最後は薄暗い茶室で抹茶とお菓子をいただきますが、マナーの試験ではないとわかっていても緊張がとけないまま終了しました。セリフなどの詳細はお伝えできませんが、終わってみると「すごく疲れたけれど、怖すぎておもしろかった」という感想に。いけずって奥が深いです。参加者の対応で、いろいろなパターンのいけずが用意されているそうですから、ぜひ多くの人に体験していただきたいと思いました。
ちなみに女将役は、会場になった老舗扇子屋「大西常商店」の実の女将さんです。「いけずは、高度でおもしろいコミュニケーションの文化だと思っていて、掘り尽くされた京都の観光資源としておもしろいなと。生きやすくなるヒントにもなったらいいなと思いますね。扇子だけでなく、これからは京都の文化みたいなものも提供していきたい」と話します。

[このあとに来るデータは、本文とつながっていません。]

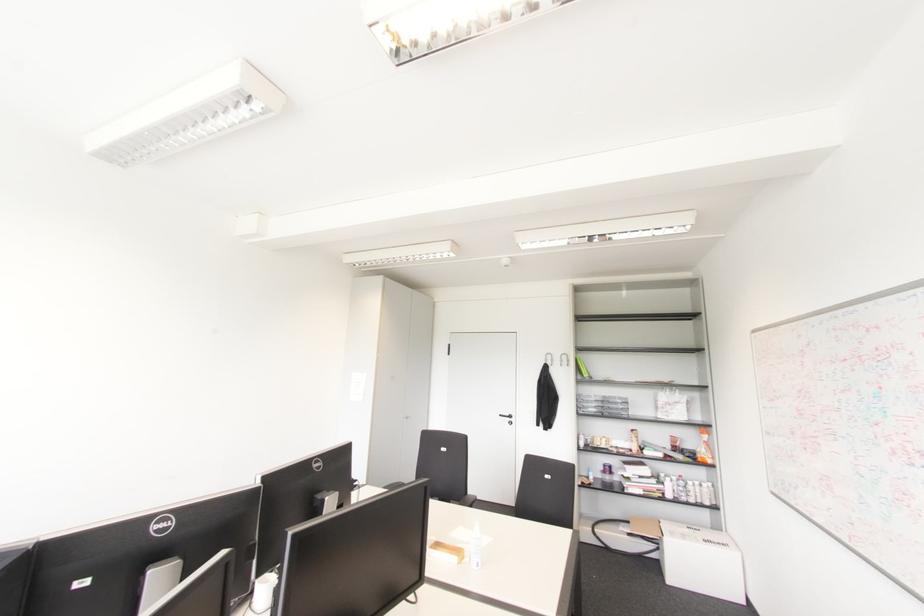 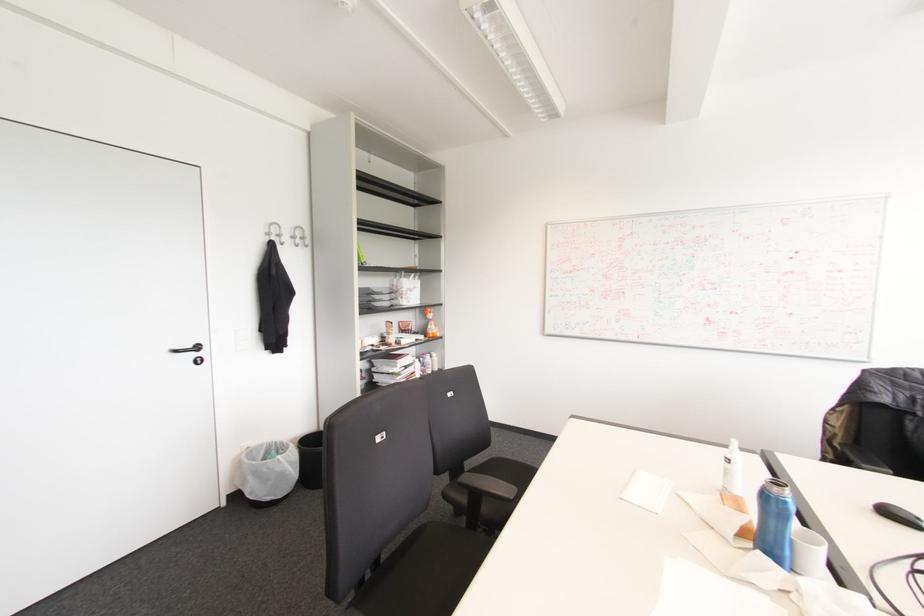 Question: I am providing you with two images of the same scene from different viewpoints. After the viewpoint changes to image2, which objects are now occluded?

イベントを企画した「ない株式会社」代表の岡シャニカマさんは「ここに来ないといけず女将に会えないのではなくて、イベントが終わったらどういうイベントだったか全部情報公開しようと思っていて、それを元にしてもらって、いろいろな場所でいけず体験ができるようになったらいいなと思っています」と今後の展望を話しました。